*TASK DETAILS*: Write the listing below out again exactly, though only as far as the line with "Резка металла (240, 2449)", which is included.
####################
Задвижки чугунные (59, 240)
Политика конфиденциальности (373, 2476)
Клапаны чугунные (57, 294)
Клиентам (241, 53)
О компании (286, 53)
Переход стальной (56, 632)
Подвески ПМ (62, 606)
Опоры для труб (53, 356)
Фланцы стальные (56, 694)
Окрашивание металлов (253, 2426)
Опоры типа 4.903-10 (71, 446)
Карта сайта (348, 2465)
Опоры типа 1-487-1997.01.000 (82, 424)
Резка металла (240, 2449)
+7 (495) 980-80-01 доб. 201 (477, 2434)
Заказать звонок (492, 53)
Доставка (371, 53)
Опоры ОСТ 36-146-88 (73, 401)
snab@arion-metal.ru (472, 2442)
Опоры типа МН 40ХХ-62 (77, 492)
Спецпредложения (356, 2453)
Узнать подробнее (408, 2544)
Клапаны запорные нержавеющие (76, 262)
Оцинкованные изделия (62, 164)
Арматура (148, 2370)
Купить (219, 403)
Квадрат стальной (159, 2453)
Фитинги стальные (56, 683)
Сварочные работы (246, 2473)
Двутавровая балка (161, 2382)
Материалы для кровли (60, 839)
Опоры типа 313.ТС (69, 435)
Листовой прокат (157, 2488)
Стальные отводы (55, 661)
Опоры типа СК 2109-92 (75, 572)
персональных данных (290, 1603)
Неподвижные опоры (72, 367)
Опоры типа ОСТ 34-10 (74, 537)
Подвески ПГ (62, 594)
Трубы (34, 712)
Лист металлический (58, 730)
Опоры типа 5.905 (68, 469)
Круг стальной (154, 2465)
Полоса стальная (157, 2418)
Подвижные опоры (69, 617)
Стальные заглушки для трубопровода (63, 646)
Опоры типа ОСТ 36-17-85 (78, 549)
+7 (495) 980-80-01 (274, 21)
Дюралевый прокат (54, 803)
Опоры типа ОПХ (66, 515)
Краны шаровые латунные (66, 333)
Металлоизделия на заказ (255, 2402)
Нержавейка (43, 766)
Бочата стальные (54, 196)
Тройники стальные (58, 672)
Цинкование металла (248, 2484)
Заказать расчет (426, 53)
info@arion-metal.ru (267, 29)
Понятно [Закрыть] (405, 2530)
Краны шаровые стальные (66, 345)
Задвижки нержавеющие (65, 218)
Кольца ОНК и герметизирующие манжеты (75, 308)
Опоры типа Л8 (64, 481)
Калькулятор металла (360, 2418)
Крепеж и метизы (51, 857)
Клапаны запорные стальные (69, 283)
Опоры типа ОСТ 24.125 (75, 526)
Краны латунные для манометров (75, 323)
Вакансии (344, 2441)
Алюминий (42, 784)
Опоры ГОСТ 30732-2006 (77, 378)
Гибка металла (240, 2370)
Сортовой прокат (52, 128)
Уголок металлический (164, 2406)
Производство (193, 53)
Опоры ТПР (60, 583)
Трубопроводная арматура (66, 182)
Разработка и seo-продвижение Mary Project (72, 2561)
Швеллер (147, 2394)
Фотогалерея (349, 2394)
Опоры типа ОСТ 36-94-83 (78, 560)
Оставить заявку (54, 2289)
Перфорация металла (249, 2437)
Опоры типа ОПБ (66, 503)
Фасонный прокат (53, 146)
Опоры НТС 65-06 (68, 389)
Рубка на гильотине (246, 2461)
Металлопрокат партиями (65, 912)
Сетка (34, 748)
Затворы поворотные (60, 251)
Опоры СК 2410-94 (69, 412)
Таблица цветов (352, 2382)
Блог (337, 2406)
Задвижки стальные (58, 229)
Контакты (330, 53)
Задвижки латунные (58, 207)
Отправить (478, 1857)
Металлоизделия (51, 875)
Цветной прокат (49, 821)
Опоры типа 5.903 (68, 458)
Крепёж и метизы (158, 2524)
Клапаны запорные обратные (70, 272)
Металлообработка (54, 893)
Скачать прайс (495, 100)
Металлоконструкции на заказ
####################
*EXERCISE RESPONSE*:
Задвижки чугунные (59, 240)
Политика конфиденциальности (373, 2476)
Клапаны чугунные (57, 294)
Клиентам (241, 53)
О компании (286, 53)
Переход стальной (56, 632)
Подвески ПМ (62, 606)
Опоры для труб (53, 356)
Фланцы стальные (56, 694)
Окрашивание металлов (253, 2426)
Опоры типа 4.903-10 (71, 446)
Карта сайта (348, 2465)
Опоры типа 1-487-1997.01.000 (82, 424)
Резка металла (240, 2449)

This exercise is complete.